● WHAT TO DO: Write the listing out again, exactly as it reads below.

● RECORDED DATA:
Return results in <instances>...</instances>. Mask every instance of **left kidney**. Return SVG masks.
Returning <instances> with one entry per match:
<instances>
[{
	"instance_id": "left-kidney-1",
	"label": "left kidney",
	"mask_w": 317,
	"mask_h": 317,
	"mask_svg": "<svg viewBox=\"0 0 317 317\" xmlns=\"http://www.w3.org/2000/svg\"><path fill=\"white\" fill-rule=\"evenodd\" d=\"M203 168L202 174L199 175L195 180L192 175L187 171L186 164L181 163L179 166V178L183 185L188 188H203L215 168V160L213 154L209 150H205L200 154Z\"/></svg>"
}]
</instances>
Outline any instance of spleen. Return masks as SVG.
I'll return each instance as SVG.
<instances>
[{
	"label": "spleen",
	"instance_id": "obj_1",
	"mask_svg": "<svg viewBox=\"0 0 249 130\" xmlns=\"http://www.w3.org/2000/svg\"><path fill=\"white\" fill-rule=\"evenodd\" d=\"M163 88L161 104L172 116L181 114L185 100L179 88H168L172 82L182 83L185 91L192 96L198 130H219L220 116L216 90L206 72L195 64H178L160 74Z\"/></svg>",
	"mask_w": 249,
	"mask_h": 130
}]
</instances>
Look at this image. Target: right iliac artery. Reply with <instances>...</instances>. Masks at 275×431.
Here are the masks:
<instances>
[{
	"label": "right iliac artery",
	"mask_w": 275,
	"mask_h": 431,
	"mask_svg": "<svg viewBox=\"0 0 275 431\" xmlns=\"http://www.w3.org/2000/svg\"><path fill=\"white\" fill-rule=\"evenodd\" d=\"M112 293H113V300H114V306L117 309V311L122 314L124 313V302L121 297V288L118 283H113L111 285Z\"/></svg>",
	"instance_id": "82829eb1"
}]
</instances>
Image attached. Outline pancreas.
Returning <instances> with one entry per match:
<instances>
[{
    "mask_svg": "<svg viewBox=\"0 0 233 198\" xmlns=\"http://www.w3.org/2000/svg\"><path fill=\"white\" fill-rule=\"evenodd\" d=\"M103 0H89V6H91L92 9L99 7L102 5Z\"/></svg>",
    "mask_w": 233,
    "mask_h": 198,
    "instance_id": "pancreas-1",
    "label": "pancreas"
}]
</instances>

● TASK RESULT:
Return results in <instances>...</instances>. Mask every instance of **left kidney**. Return SVG masks.
Returning <instances> with one entry per match:
<instances>
[{
	"instance_id": "left-kidney-1",
	"label": "left kidney",
	"mask_w": 317,
	"mask_h": 317,
	"mask_svg": "<svg viewBox=\"0 0 317 317\" xmlns=\"http://www.w3.org/2000/svg\"><path fill=\"white\" fill-rule=\"evenodd\" d=\"M203 168L202 174L199 175L195 180L192 175L187 171L186 164L181 163L179 166V178L183 185L188 188H203L215 168V160L213 154L209 150H205L200 154Z\"/></svg>"
}]
</instances>
Outline any instance of spleen. Return masks as SVG.
I'll return each instance as SVG.
<instances>
[{
	"label": "spleen",
	"instance_id": "obj_1",
	"mask_svg": "<svg viewBox=\"0 0 249 130\" xmlns=\"http://www.w3.org/2000/svg\"><path fill=\"white\" fill-rule=\"evenodd\" d=\"M163 88L161 104L172 116L181 114L185 100L179 88H168L172 82L182 83L185 91L192 96L198 130H219L220 116L216 90L206 72L195 64H178L160 74Z\"/></svg>",
	"mask_w": 249,
	"mask_h": 130
}]
</instances>
Look at this image. Target: right iliac artery. Reply with <instances>...</instances>. Masks at 275×431.
Here are the masks:
<instances>
[{
	"label": "right iliac artery",
	"mask_w": 275,
	"mask_h": 431,
	"mask_svg": "<svg viewBox=\"0 0 275 431\" xmlns=\"http://www.w3.org/2000/svg\"><path fill=\"white\" fill-rule=\"evenodd\" d=\"M112 293H113V300H114V306L117 309V311L122 314L124 313V302L121 297V288L118 283H113L111 285Z\"/></svg>",
	"instance_id": "82829eb1"
}]
</instances>
Image attached. Outline pancreas.
Returning <instances> with one entry per match:
<instances>
[{
    "mask_svg": "<svg viewBox=\"0 0 233 198\" xmlns=\"http://www.w3.org/2000/svg\"><path fill=\"white\" fill-rule=\"evenodd\" d=\"M103 0H89V6H91L92 9L99 7L102 5Z\"/></svg>",
    "mask_w": 233,
    "mask_h": 198,
    "instance_id": "pancreas-1",
    "label": "pancreas"
}]
</instances>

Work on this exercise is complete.